Starskee, My Forever Friend
Starskee came into our lives in 1996 when he was 14 months old. My husband and I had been through several very difficult months and I needed a pet to give me the love that I wasn't getting from my marriage. My husband needed some unconditional love too; we were still very committed to each other but had hit a rough patch in our marriage.

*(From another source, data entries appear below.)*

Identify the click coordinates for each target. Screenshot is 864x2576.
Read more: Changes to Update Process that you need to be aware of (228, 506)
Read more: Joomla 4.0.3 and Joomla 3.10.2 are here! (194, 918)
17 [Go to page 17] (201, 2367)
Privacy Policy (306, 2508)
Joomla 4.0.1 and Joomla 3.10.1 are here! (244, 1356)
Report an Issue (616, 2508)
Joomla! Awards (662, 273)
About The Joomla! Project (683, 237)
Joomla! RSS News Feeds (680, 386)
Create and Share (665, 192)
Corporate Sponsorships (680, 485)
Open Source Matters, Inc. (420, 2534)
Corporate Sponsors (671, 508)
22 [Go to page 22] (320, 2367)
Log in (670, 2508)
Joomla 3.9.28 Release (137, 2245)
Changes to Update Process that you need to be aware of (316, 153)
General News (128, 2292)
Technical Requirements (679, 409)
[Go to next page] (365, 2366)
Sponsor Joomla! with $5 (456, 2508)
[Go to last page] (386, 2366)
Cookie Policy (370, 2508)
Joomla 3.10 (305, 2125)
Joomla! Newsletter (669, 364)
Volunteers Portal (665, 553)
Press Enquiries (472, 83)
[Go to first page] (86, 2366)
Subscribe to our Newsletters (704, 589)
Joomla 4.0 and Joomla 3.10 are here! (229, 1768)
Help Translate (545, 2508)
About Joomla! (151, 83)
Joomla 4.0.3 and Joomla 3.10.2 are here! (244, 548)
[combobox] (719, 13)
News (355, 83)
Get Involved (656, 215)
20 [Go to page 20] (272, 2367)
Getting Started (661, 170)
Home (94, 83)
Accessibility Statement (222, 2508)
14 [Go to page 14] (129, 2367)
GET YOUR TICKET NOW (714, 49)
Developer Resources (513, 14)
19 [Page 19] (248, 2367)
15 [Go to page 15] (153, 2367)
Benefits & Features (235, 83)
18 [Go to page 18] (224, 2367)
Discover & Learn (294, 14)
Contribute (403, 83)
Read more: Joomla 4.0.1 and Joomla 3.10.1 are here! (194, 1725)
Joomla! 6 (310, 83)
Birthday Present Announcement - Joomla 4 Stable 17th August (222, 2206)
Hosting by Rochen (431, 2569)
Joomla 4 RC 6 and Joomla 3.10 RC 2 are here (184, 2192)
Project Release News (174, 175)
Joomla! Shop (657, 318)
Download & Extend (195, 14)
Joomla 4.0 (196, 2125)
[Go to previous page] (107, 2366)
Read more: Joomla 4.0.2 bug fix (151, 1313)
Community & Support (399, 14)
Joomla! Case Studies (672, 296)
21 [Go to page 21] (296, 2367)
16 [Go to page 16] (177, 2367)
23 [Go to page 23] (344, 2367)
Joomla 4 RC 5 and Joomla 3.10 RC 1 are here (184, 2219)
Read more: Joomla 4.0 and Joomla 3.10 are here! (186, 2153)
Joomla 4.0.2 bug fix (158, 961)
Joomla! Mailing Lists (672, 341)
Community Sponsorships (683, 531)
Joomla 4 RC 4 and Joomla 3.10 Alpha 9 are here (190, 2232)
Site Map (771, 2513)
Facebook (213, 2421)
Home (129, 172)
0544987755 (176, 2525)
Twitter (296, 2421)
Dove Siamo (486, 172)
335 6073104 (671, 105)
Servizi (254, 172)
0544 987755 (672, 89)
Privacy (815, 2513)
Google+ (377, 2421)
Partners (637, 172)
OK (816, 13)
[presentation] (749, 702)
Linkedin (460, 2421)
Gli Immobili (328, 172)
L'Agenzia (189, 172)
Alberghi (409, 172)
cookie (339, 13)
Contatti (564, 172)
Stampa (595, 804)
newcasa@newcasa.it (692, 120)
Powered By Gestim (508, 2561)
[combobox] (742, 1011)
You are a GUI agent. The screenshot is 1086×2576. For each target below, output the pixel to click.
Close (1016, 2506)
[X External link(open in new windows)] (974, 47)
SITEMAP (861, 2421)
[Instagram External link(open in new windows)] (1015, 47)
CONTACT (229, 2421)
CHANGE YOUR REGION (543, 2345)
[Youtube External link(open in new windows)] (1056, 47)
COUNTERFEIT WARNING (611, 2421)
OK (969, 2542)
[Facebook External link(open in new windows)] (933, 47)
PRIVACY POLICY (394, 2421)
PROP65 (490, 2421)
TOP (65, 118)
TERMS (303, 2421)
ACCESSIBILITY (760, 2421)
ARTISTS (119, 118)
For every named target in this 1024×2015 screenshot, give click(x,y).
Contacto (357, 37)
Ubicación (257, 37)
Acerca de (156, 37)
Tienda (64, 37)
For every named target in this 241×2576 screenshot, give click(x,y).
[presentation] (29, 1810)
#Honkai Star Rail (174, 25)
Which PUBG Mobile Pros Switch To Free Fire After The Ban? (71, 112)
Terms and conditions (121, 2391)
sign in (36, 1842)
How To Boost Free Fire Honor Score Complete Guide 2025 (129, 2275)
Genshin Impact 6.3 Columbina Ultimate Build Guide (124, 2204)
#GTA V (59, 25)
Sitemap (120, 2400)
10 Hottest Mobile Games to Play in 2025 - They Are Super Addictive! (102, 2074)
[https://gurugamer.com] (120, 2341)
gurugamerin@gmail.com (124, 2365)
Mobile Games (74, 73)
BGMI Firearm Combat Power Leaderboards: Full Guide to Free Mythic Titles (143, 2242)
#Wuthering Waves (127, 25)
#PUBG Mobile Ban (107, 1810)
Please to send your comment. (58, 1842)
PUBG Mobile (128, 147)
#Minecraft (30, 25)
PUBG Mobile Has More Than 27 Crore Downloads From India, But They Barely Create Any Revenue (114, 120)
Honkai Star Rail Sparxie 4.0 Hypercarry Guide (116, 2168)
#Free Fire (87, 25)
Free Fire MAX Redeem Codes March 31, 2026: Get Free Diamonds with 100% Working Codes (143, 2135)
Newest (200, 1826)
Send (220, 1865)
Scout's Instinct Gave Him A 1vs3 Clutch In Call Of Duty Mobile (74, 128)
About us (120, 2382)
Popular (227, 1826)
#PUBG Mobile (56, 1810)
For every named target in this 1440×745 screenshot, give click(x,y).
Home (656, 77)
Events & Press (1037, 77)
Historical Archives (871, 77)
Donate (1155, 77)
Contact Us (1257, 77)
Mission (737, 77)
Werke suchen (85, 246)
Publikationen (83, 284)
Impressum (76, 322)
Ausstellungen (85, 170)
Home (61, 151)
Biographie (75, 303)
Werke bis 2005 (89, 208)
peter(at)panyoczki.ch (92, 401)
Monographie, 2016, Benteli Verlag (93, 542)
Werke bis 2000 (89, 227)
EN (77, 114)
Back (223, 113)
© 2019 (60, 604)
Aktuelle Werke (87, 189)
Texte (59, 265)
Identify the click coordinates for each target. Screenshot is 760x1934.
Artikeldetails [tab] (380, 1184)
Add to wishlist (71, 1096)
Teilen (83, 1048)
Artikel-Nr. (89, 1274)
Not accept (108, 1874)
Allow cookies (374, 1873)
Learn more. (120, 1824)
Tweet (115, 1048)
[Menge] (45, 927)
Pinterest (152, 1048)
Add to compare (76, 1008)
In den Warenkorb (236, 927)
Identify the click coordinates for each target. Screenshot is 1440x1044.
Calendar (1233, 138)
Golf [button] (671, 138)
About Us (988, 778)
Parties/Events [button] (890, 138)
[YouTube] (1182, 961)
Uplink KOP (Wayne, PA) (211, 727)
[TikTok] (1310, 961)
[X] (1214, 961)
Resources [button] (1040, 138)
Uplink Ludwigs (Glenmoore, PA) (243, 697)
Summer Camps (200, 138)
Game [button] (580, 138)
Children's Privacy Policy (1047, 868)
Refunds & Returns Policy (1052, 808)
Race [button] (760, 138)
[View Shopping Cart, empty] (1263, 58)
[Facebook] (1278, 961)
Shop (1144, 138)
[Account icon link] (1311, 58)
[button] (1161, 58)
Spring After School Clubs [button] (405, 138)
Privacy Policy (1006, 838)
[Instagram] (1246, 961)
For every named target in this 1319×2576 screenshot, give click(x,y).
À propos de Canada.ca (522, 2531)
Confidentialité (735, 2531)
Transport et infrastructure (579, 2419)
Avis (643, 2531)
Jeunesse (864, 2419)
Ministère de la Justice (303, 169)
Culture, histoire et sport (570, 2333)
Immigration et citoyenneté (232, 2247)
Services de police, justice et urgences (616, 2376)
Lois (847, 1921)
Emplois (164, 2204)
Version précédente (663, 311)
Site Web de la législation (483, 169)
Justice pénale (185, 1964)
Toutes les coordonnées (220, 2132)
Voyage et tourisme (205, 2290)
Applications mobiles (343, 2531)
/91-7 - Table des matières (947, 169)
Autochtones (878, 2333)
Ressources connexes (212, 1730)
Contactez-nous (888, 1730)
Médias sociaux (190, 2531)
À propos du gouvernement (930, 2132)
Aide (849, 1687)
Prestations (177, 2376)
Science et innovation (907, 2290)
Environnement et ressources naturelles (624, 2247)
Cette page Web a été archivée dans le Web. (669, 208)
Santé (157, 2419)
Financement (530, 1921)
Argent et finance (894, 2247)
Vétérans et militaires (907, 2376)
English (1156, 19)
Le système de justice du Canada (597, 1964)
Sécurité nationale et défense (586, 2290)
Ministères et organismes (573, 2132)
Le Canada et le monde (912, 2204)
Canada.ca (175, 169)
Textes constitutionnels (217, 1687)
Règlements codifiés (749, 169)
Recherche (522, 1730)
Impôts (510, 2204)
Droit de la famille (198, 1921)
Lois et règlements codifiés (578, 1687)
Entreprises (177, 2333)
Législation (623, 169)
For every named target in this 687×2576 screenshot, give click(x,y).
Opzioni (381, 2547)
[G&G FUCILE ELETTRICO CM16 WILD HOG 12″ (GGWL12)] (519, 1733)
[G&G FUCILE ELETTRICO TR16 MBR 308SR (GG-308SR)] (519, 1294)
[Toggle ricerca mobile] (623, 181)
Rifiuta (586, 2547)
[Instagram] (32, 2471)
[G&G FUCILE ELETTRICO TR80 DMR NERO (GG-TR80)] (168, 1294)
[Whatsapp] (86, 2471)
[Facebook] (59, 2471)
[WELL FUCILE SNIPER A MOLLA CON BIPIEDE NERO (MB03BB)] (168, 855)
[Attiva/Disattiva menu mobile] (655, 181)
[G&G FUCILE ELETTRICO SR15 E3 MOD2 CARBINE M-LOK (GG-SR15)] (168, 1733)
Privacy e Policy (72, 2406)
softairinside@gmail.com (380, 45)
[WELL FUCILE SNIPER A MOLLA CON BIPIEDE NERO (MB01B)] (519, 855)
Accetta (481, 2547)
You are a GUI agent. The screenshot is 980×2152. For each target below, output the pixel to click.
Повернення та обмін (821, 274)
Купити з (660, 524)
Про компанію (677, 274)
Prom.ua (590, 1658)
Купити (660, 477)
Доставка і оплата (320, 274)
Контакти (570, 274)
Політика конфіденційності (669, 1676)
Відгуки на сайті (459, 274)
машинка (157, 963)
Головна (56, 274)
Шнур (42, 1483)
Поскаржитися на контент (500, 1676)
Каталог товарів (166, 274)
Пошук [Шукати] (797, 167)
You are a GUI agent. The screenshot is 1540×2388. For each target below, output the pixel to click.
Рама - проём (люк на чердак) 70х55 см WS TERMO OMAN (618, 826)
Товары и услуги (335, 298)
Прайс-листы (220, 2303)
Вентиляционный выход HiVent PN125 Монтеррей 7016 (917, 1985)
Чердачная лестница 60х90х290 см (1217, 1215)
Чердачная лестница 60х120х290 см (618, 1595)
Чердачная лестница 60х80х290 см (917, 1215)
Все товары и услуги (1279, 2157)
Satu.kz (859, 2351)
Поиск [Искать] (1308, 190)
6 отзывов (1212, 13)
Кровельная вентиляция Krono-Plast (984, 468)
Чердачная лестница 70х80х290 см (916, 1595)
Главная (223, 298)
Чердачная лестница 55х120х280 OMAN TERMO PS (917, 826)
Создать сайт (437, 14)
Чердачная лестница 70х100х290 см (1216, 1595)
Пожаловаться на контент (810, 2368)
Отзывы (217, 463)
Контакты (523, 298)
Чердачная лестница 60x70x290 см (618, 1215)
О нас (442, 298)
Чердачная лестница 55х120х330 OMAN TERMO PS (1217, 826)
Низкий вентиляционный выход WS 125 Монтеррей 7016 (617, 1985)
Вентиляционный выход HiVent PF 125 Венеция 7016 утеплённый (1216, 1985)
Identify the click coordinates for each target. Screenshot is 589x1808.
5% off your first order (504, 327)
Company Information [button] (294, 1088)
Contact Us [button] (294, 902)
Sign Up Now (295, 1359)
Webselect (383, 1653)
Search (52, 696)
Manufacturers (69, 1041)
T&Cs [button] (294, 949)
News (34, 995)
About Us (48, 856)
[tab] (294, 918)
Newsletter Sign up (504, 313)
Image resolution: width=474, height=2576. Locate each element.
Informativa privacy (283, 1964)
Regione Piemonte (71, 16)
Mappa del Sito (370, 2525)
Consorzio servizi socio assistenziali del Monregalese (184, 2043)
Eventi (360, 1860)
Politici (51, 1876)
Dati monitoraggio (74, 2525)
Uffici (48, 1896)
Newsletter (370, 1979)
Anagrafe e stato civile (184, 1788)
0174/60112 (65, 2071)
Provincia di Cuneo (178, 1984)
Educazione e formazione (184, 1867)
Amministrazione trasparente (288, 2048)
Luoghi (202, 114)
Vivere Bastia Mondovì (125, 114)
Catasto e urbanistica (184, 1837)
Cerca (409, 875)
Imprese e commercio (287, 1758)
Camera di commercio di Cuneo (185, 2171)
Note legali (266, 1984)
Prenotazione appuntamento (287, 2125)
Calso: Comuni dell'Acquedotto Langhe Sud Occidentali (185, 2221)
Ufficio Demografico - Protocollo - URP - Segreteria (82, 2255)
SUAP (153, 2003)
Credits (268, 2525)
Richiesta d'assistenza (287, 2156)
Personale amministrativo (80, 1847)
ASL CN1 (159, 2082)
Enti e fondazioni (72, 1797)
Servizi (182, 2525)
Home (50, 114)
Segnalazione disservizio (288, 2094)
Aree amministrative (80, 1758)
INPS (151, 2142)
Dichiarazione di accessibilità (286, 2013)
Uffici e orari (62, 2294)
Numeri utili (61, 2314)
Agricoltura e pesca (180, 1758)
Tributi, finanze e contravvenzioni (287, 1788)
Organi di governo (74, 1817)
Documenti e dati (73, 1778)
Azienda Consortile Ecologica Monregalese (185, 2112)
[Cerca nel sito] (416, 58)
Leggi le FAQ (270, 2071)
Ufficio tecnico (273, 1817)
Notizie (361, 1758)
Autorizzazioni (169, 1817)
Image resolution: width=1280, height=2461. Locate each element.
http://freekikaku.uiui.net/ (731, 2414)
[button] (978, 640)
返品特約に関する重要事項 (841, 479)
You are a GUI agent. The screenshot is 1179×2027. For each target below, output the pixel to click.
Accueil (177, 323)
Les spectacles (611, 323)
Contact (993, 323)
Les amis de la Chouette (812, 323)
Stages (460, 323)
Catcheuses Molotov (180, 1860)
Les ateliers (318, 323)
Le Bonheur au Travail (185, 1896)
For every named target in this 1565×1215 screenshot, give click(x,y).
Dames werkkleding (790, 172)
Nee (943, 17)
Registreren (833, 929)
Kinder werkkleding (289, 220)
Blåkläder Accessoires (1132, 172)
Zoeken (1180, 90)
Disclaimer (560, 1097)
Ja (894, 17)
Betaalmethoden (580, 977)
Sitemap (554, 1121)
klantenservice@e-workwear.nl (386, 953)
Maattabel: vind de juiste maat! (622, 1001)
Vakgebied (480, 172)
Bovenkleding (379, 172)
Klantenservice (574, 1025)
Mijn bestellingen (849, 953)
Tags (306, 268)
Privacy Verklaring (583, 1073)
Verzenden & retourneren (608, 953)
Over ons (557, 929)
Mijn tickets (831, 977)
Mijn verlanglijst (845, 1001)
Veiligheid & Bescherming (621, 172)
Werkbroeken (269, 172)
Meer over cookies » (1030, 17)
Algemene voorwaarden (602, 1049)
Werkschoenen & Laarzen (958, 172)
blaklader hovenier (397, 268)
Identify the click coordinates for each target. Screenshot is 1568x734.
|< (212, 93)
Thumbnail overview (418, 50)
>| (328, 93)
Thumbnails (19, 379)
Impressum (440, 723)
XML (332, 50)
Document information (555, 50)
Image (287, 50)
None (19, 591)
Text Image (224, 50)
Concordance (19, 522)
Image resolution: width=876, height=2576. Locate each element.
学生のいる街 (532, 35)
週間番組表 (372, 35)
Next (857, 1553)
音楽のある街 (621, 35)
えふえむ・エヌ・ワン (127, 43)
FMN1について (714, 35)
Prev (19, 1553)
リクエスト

We talked about getting a dog so I grabbed a laundry basket and some towels thinking that we would purchase a small pup. We went to the kennels to select a little puppy but came home with Starskee, a full grown Australian Cattle Dog/Red Heeler. Starskee had been selected for breeding stock, however by the time he reached adulthood he was physically too large to meet the strict requirements for registered breeders. Their loss was our gain.
My husband and I embraced Starskee, he had a big heart and enough love for both of us. What a boy; big, boisterous and always in your face, he was incredible. When I came home from work he was always there to give me an enthusiastic welcome, hoping that I would grab his leash and take him for a walk.
In 2003 my husband was diagnosed with terminal cancer. Starskee slept next to his bed and was his constant companion, following him wherever he went. He was loyal and faithful, and lived up to the title of "Man's Best Friend".
In 2005 my husband passed away, somehow Starskee seemed to understand, and in his own way he grieved too. I was so grateful to have Starskee after losing John; he brought comfort and gave his unconditional love to me, and in his own special way helped heal my wounded heart. With Starskee around, I always felt safe. He was the type of dog that would die protecting and defending those he loved. Thankfully he was never called to perform that duty.
As Starskee began to age I noticed that senility was creeping into his boisterous personality. Sometimes he would stand with a quizzical look on his face like "what am I supposed to do now?", so I would give him a command to help relieve his anxiety.
One day as he was running around the house I noticed that his back legs were sliding out from under him. Concerned, I had the vet x-ray him to see what the problem was; the verdict was a compressed spine, I nearly cried when I looked at the x-rays and marvelled how he coped. I also noticed that it was getting harder for him to breathe.
My dear friend was in constant pain; being a Cattle Dog his stoic personality disguised the seriousness of his condition. I couldn't bear to see him in pain and did everything I could to make his life comfortable. The vet put him on some drugs which helped with the inflammation.
Our house has tile floors so I laid strips of carpet so he could grip the carpet as he walked. I looked into having a sling made with wheels to help him walk but I knew that eventually I had to accept the reality of the situation. My beloved pet was in pain and constantly hurting.
The hardest and most painful day came when I had him euthanized. He laid patiently in the back of my station wagon as the vet tried (unsuccessfully) to find a good vein in which to inject the drug (some of his veins had collapsed). It was so hard for me; I was overflowing with sadness and guilt. Eventually the vet found a good vein and administered the lethal dose and Starskee went peacefully to his eternal reward.
I miss him terribly. They say that pets come into your life for a purpose; they bring incredible joy and companionship and teach us many lessons. I would never trade all the anguish, sadness, hurt and pain for the joy and unconditional love Starskee brought into my life. I thank God for all the wonderful years we shared together.
Starskee my forever friend, God Bless you.